3. Anggota suku Aus dan Hazraj yang masih menganut paganisme, tapi dalam tempo yang singkat telah bermetamorfosis pemeluk Islam.
4. Orang-orang Yahudi terbagi dalam tiga suku utama: Banu Qainuqa, Banu Nadir, dan Banu Quraizah.

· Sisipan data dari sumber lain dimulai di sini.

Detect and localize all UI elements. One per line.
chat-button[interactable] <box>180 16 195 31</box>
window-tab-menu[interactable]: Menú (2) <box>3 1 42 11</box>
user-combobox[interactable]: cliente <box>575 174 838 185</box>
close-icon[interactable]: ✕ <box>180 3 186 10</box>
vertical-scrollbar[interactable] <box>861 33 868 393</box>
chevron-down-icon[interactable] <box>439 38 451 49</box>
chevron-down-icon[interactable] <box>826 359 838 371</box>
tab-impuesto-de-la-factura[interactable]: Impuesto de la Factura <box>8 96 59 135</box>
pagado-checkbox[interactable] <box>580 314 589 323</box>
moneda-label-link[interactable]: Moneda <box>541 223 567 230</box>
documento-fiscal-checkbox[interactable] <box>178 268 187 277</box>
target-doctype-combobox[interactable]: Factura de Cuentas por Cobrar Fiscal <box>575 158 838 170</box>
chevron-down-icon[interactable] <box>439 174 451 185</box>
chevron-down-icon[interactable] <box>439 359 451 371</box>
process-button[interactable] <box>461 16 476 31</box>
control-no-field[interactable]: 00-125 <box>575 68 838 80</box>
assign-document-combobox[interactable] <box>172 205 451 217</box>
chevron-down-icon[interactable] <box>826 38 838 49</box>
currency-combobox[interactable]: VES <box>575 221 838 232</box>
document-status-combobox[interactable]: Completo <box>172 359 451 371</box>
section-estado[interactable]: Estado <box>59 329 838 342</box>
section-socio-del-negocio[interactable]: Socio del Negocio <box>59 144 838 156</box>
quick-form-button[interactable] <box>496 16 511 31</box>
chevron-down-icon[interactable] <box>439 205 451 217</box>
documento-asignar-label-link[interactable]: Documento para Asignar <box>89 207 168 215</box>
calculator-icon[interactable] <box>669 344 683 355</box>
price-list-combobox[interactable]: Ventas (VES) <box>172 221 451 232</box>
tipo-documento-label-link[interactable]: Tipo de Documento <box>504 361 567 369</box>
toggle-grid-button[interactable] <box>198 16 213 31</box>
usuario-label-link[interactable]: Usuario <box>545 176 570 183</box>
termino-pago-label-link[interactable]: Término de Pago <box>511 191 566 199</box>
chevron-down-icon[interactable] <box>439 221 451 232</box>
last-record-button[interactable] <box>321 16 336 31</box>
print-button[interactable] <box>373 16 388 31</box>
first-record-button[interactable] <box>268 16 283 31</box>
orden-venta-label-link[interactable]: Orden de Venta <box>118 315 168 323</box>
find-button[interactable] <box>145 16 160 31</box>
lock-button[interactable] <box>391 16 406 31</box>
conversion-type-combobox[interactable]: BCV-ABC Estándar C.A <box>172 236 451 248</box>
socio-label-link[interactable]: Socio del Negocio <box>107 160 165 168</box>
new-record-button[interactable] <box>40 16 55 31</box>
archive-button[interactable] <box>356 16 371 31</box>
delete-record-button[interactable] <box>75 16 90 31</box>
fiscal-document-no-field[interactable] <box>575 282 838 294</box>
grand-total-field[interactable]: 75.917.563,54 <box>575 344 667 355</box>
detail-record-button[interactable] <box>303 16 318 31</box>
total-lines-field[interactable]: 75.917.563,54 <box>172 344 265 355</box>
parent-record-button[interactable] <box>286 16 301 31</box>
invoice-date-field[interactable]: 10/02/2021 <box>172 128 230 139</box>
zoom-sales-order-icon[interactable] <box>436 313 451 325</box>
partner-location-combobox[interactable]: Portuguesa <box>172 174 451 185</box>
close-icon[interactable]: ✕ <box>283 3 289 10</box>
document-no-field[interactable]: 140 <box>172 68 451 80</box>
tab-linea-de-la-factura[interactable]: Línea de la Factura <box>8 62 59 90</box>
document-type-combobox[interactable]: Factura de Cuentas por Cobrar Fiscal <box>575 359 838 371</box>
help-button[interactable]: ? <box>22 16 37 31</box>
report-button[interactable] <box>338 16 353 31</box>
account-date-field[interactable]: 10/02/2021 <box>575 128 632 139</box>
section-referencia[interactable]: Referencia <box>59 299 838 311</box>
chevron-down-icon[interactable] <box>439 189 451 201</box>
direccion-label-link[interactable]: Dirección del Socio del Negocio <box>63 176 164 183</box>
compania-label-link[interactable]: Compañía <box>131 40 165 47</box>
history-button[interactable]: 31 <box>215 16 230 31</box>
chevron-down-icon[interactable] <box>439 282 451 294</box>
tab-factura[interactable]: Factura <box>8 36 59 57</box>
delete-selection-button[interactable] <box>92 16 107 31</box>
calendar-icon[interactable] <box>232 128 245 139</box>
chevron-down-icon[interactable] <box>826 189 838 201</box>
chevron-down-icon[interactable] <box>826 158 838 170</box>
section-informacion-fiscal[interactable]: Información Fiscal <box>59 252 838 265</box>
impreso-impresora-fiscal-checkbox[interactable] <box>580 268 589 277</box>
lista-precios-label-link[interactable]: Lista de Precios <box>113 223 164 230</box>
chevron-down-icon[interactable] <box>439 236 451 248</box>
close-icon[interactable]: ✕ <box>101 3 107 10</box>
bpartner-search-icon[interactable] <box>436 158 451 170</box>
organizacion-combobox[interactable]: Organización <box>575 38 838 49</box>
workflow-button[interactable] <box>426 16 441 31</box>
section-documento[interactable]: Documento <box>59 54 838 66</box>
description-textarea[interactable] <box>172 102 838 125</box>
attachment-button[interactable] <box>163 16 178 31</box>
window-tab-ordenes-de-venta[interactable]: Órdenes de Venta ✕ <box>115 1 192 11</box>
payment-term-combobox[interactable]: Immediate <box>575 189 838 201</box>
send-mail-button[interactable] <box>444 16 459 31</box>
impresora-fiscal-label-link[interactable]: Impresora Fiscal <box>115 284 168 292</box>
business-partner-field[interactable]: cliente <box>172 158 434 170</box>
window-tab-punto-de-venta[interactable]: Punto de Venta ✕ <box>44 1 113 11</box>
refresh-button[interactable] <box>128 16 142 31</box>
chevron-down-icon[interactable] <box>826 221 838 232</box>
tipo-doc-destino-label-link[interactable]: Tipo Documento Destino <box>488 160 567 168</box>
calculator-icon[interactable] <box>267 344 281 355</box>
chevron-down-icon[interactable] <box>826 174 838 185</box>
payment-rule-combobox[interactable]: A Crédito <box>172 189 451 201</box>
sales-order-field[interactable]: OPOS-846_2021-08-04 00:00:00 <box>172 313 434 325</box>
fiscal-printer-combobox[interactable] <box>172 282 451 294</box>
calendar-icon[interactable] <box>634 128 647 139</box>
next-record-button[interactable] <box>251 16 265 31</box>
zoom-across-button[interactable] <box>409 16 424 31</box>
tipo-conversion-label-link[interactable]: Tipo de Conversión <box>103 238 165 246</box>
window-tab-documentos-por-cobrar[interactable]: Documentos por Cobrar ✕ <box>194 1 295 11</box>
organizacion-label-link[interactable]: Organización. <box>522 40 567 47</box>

Heterogenitas masyarakat Madinah tidak hanya pada aspek sosial ekonomi, melainkan juga kesukuan dan agama. Perasaan kesukuan yang berpengaruh dan kesenjangan sosial ekonomi yang tajam, biasanya menjadi pemicu berpengaruh terjadinya sebuah konflik sebaliknya juga memunculkan rasa solidaritas di kalangan masyarakat di manapun di bumi ini. Kesamaan agama biasanya menjadi pengikat dan mendorong sekelompok masyarakat untuk bersatu. Namun yang terjadi di Madinah rupanya lebih kompleks. Karena kaum Yahudi lebih mendominasi dalam tatanan kehidupan di Madinah di masa sebelum insiden hijriyah tersebut. Perundingan saja barangkali belum cukup berpengaruh untuk mengantisipasi munculnya banyak sekali konflik. Sebab tidak menutup kemung-kinan salah satu kelompok akan dengan gampang menghianati suatu kesepatan yang tidak tertulis tersebut.

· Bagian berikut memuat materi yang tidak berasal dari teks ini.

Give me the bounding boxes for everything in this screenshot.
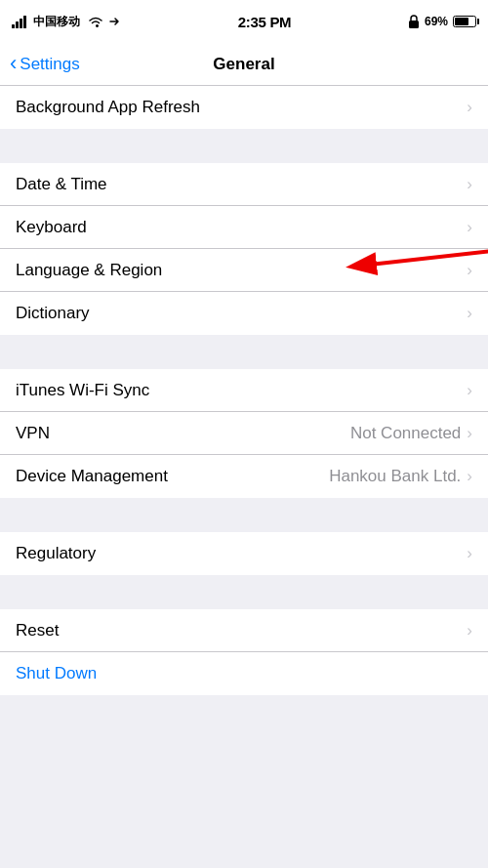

Faktor demikianlah yang mendorong perlunya dibentuk suatu piagam per-janjian sebagai salah satu upaya paling bijaksana guna meredam konflik sosial yang luas. Apalagi bila disertai hukuman yang berpengaruh bagi pelanggarnya.
Demikianlah sahabat bacaan madani ulasan wacana pluralisme masyarakat Madinah sebelum lahirnya Piagam Madinah. Kunjungilah selalu www.bacaanmadani.com semoga bermanfaat. Aamiin.